Ty had no intention of backing off. "What if Louis Sanborn's murder is the result of a garden-variety domestic dispute? Sterling comes in, finds his wife and their new employee in the library and renders his own personal justice."
"And takes pictures before he starts shooting?"
"To keep the wife in line in the future."
"But he leaves the camera."
"Because Manny shows up."
Carine still was skeptical. "Sterling has an alibi."
"So did Jodie Rancourt. Hers didn't hold up, did it?" Ty unfastened his own seat belt—she wasn't going in there alone. "I'm playing devil's advocate, babe.
All I'm saying is that anything's possible. And I'm with you all the way. That's not so bad, is it?"
She pushed open her door, one leg hanging out as she turned back to him and gave him a quick once-over. "You're not armed. If Sterling or Jodie or whoever decides to shoot me, they'll shoot you, too."
"Consider me a deterrent to violence." He gave her hisbestcockysmile."AndwhosaysIneedtobearmed?"
That drew a small laugh. She looked steady enough when she got out of the truck. Ty followed her up a short walkway to a flat stone landing at the front door. He leaned into Carine and whispered, "Don't you feel like you've just climbed the beanstalk to the ogre's castle?"
She bit back a smile, but she had her hands twisted together, obviously trying to keep them from shaking. It wasn't a pleasant errand she was conducting, but Ty knew she wouldn't give up now. That was Carine—in for a penny, in for a pound. Maybe it was her "strong moral compass" at work, but Ty suspected it was also plain stubbornness.
"We can still go camping," Ty said. "I'd keep you warm—"
"So would a good sleeping bag. Will you stop?"
But when Sterling Rancourt pulled open the door a moment later, Carine somehow managed to look less tentative and guilty. It wasn't her fault the police had the pictures of Jodie Rancourt and Louis Sanborn, but that only just now seemed to sink in. Sterling looked like a wealthy country gentleman in his wide-wale corduroys and Patagonia sweater, but it was clear he was prepared for this encounter with his photographer. He must have seen them coming up the driveway, Ty thought.

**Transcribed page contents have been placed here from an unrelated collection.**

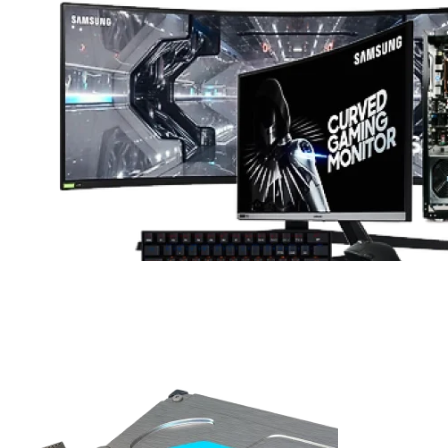
ifecycle, their management becomes critical to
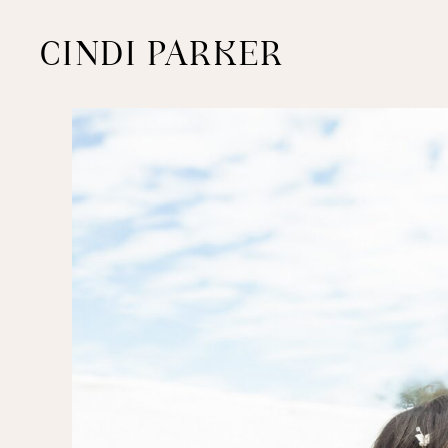
CINDI PARKER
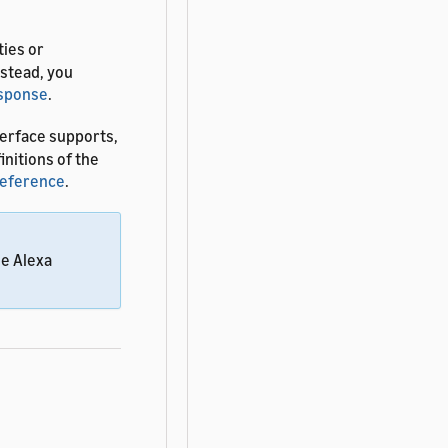
ties or
nstead, you
esponse
.
erface supports,
finitions of the
Reference
.
he Alexa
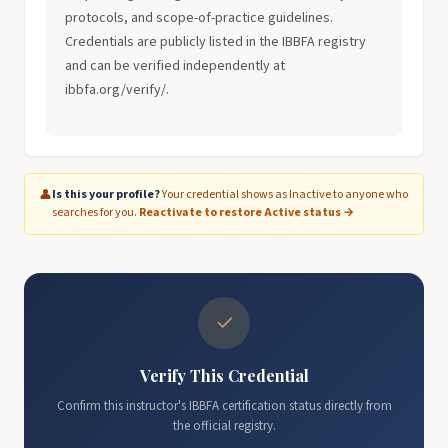
protocols, and scope-of-practice guidelines.
Credentials are publicly listed in the IBBFA registry
and can be verified independently at
ibbfa.org/verify/.
👤
Is this your profile?
Your credential shows as Inactive to anyone who
searches for you.
Reactivate to restore Active status →
✓
Verify This Credential
Confirm this instructor's IBBFA certification status directly from
the official registry.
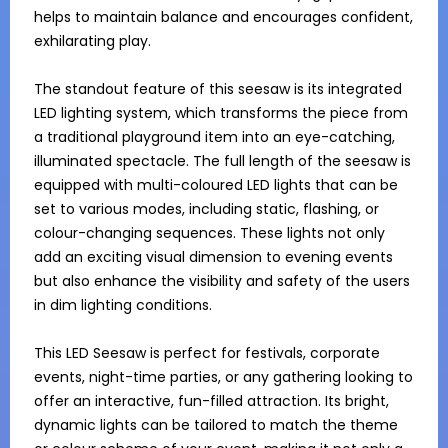
helps to maintain balance and encourages confident, 
exhilarating play.

The standout feature of this seesaw is its integrated 
LED lighting system, which transforms the piece from 
a traditional playground item into an eye-catching, 
illuminated spectacle. The full length of the seesaw is 
equipped with multi-coloured LED lights that can be 
set to various modes, including static, flashing, or 
colour-changing sequences. These lights not only 
add an exciting visual dimension to evening events 
but also enhance the visibility and safety of the users 
in dim lighting conditions.

This LED Seesaw is perfect for festivals, corporate 
events, night-time parties, or any gathering looking to 
offer an interactive, fun-filled attraction. Its bright, 
dynamic lights can be tailored to match the theme 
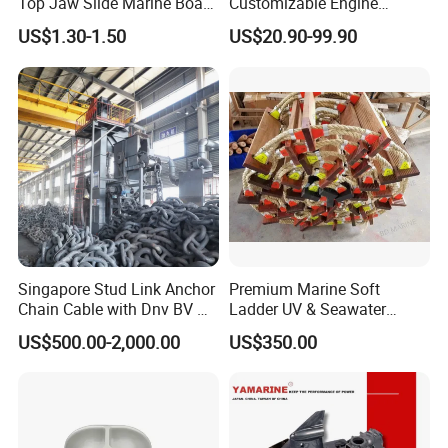
Top Jaw Slide Marine Boat
Customizable Engine
Hardware Fitting
Aluminum Marine Cylinder
US$1.30-1.50
US$20.90-99.90
Head
Singapore Stud Link Anchor
Premium Marine Soft
Chain Cable with Dnv BV Nk
Ladder UV & Seawater
Lr CCS Kr ABS Rmrs Irs Cert
Resistant Rope Ladder
US$500.00-2,000.00
US$350.00
in Stock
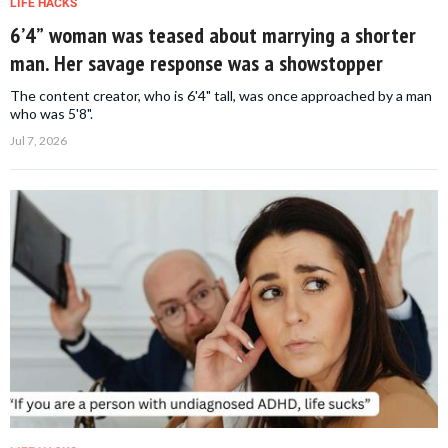
LIFE HACKS
6’4” woman was teased about marrying a shorter
man. Her savage response was a showstopper
The content creator, who is 6'4" tall, was once approached by a man
who was 5'8".
Jul 7, 2026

"Carine, Sergeant North," Rancourt said coolly. "What can I do for you?"
Ty checked out the guy's stiff manner. No tea by the fire today. But Carine, stuffing her hands in her pockets, not intimidated, plunged ahead. "I'm sorry about the disk, and I'm sorry things have turned out the way they have." She paused, but Rancourt didn't say a word, and she went on. "I didn't feel I could give the disk to Gary Turner. I had no idea what was on it—Sterling, I hope you believe me when I say that I had nothing to do with those pictures."
He shifted in the doorway, not meeting her eye. "I'm sure you did what you felt was right. It's not a pleasant situation for any of us, but I haven't seen the pictures. I'm not in a position to discuss them."